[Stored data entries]

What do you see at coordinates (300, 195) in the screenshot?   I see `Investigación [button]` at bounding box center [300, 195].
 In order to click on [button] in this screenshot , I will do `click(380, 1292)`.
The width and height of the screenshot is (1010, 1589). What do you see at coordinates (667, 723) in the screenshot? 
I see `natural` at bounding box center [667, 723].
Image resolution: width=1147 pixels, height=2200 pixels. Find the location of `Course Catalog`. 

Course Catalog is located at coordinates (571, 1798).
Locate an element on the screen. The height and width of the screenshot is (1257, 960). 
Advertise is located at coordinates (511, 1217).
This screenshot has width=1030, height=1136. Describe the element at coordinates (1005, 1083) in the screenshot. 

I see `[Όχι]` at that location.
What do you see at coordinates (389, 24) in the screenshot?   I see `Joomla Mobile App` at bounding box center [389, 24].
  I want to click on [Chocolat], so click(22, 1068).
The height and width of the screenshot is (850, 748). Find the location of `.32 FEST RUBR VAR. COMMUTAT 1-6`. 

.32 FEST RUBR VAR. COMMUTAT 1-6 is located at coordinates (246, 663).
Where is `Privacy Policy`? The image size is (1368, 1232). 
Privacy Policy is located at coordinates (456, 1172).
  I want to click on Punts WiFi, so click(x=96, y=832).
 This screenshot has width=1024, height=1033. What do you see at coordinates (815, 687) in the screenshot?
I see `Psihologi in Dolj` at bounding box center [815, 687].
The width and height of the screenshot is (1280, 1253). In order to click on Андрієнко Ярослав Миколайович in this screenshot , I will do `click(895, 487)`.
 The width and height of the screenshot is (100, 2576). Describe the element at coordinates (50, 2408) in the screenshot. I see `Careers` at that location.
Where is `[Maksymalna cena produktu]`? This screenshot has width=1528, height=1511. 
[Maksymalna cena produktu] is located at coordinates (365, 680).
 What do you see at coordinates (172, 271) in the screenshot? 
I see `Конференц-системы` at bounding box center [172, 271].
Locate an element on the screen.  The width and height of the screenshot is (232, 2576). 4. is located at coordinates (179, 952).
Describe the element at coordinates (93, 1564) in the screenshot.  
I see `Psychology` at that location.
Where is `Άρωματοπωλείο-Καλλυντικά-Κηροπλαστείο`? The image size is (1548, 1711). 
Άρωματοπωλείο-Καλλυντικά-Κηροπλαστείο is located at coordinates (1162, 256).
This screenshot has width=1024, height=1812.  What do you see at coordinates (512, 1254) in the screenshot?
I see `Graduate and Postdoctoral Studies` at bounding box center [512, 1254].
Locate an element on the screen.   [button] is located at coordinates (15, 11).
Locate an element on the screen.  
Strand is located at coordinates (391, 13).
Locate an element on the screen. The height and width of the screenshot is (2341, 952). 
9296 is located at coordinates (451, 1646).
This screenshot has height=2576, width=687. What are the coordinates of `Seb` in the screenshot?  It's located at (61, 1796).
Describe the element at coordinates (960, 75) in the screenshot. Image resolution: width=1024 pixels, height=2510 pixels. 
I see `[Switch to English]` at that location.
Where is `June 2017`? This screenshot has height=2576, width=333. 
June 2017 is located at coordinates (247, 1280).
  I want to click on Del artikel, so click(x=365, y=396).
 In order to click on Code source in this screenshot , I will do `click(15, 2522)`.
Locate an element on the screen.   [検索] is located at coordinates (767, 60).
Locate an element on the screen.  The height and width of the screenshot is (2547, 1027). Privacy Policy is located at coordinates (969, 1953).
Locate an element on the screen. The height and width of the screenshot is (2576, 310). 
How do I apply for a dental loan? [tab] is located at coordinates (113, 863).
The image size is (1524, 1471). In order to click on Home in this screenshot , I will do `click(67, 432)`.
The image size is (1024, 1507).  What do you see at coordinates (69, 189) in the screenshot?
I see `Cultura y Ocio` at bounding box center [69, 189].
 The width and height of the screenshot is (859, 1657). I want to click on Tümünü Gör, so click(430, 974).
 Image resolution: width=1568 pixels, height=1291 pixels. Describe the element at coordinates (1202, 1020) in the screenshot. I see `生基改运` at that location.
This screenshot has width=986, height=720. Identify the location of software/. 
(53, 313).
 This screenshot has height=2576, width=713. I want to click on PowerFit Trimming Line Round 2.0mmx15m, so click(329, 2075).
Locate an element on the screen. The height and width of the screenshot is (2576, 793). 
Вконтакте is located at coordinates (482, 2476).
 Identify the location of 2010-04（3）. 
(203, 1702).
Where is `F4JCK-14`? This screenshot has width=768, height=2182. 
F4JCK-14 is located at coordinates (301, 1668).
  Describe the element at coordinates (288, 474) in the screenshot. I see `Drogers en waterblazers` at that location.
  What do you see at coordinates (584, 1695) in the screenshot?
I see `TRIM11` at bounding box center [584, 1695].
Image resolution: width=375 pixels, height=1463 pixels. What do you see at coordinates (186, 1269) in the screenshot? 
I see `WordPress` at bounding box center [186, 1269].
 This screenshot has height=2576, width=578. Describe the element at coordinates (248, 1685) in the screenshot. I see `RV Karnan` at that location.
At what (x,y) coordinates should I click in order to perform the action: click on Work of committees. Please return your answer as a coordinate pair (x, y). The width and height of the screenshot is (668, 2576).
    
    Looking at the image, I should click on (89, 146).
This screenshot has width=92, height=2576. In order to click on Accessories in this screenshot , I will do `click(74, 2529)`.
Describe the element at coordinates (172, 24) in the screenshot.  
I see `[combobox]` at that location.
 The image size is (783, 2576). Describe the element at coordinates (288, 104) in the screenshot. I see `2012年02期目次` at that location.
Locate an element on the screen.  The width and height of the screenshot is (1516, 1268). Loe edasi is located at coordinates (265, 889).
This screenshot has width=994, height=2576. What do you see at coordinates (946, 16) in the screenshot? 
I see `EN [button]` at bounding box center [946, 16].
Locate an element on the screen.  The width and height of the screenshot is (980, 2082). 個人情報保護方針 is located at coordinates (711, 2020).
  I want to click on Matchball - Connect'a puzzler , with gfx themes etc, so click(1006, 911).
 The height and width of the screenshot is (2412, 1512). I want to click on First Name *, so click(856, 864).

#### [PROBLEM TO WORK ON]
Every line of the records should be reproduced exactly.

#### [COMPLETED EXERCISE]
What do you see at coordinates (300, 195) in the screenshot?   I see `Investigación [button]` at bounding box center [300, 195].
 In order to click on [button] in this screenshot , I will do `click(380, 1292)`.
The width and height of the screenshot is (1010, 1589). What do you see at coordinates (667, 723) in the screenshot? 
I see `natural` at bounding box center [667, 723].
Image resolution: width=1147 pixels, height=2200 pixels. Find the location of `Course Catalog`. 

Course Catalog is located at coordinates (571, 1798).
Locate an element on the screen. The height and width of the screenshot is (1257, 960). 
Advertise is located at coordinates (511, 1217).
This screenshot has width=1030, height=1136. Describe the element at coordinates (1005, 1083) in the screenshot. 

I see `[Όχι]` at that location.
What do you see at coordinates (389, 24) in the screenshot?   I see `Joomla Mobile App` at bounding box center [389, 24].
  I want to click on [Chocolat], so click(22, 1068).
The height and width of the screenshot is (850, 748). Find the location of `.32 FEST RUBR VAR. COMMUTAT 1-6`. 

.32 FEST RUBR VAR. COMMUTAT 1-6 is located at coordinates (246, 663).
Where is `Privacy Policy`? The image size is (1368, 1232). 
Privacy Policy is located at coordinates (456, 1172).
  I want to click on Punts WiFi, so click(x=96, y=832).
 This screenshot has width=1024, height=1033. What do you see at coordinates (815, 687) in the screenshot?
I see `Psihologi in Dolj` at bounding box center [815, 687].
The width and height of the screenshot is (1280, 1253). In order to click on Андрієнко Ярослав Миколайович in this screenshot , I will do `click(895, 487)`.
 The width and height of the screenshot is (100, 2576). Describe the element at coordinates (50, 2408) in the screenshot. I see `Careers` at that location.
Where is `[Maksymalna cena produktu]`? This screenshot has width=1528, height=1511. 
[Maksymalna cena produktu] is located at coordinates (365, 680).
 What do you see at coordinates (172, 271) in the screenshot? 
I see `Конференц-системы` at bounding box center [172, 271].
Locate an element on the screen.  The width and height of the screenshot is (232, 2576). 4. is located at coordinates (179, 952).
Describe the element at coordinates (93, 1564) in the screenshot.  
I see `Psychology` at that location.
Where is `Άρωματοπωλείο-Καλλυντικά-Κηροπλαστείο`? The image size is (1548, 1711). 
Άρωματοπωλείο-Καλλυντικά-Κηροπλαστείο is located at coordinates (1162, 256).
This screenshot has width=1024, height=1812.  What do you see at coordinates (512, 1254) in the screenshot?
I see `Graduate and Postdoctoral Studies` at bounding box center [512, 1254].
Locate an element on the screen.   [button] is located at coordinates (15, 11).
Locate an element on the screen.  
Strand is located at coordinates (391, 13).
Locate an element on the screen. The height and width of the screenshot is (2341, 952). 
9296 is located at coordinates (451, 1646).
This screenshot has height=2576, width=687. What are the coordinates of `Seb` in the screenshot?  It's located at (61, 1796).
Describe the element at coordinates (960, 75) in the screenshot. Image resolution: width=1024 pixels, height=2510 pixels. 
I see `[Switch to English]` at that location.
Where is `June 2017`? This screenshot has height=2576, width=333. 
June 2017 is located at coordinates (247, 1280).
  I want to click on Del artikel, so click(x=365, y=396).
 In order to click on Code source in this screenshot , I will do `click(15, 2522)`.
Locate an element on the screen.   [検索] is located at coordinates (767, 60).
Locate an element on the screen.  The height and width of the screenshot is (2547, 1027). Privacy Policy is located at coordinates (969, 1953).
Locate an element on the screen. The height and width of the screenshot is (2576, 310). 
How do I apply for a dental loan? [tab] is located at coordinates (113, 863).
The image size is (1524, 1471). In order to click on Home in this screenshot , I will do `click(67, 432)`.
The image size is (1024, 1507).  What do you see at coordinates (69, 189) in the screenshot?
I see `Cultura y Ocio` at bounding box center [69, 189].
 The width and height of the screenshot is (859, 1657). I want to click on Tümünü Gör, so click(430, 974).
 Image resolution: width=1568 pixels, height=1291 pixels. Describe the element at coordinates (1202, 1020) in the screenshot. I see `生基改运` at that location.
This screenshot has width=986, height=720. Identify the location of software/. 
(53, 313).
 This screenshot has height=2576, width=713. I want to click on PowerFit Trimming Line Round 2.0mmx15m, so click(329, 2075).
Locate an element on the screen. The height and width of the screenshot is (2576, 793). 
Вконтакте is located at coordinates (482, 2476).
 Identify the location of 2010-04（3）. 
(203, 1702).
Where is `F4JCK-14`? This screenshot has width=768, height=2182. 
F4JCK-14 is located at coordinates (301, 1668).
  Describe the element at coordinates (288, 474) in the screenshot. I see `Drogers en waterblazers` at that location.
  What do you see at coordinates (584, 1695) in the screenshot?
I see `TRIM11` at bounding box center [584, 1695].
Image resolution: width=375 pixels, height=1463 pixels. What do you see at coordinates (186, 1269) in the screenshot? 
I see `WordPress` at bounding box center [186, 1269].
 This screenshot has height=2576, width=578. Describe the element at coordinates (248, 1685) in the screenshot. I see `RV Karnan` at that location.
At what (x,y) coordinates should I click in order to perform the action: click on Work of committees. Please return your answer as a coordinate pair (x, y). The width and height of the screenshot is (668, 2576).
    
    Looking at the image, I should click on (89, 146).
This screenshot has width=92, height=2576. In order to click on Accessories in this screenshot , I will do `click(74, 2529)`.
Describe the element at coordinates (172, 24) in the screenshot.  
I see `[combobox]` at that location.
 The image size is (783, 2576). Describe the element at coordinates (288, 104) in the screenshot. I see `2012年02期目次` at that location.
Locate an element on the screen.  The width and height of the screenshot is (1516, 1268). Loe edasi is located at coordinates (265, 889).
This screenshot has width=994, height=2576. What do you see at coordinates (946, 16) in the screenshot? 
I see `EN [button]` at bounding box center [946, 16].
Locate an element on the screen.  The width and height of the screenshot is (980, 2082). 個人情報保護方針 is located at coordinates (711, 2020).
  I want to click on Matchball - Connect'a puzzler , with gfx themes etc, so click(1006, 911).
 The height and width of the screenshot is (2412, 1512). I want to click on First Name *, so click(856, 864).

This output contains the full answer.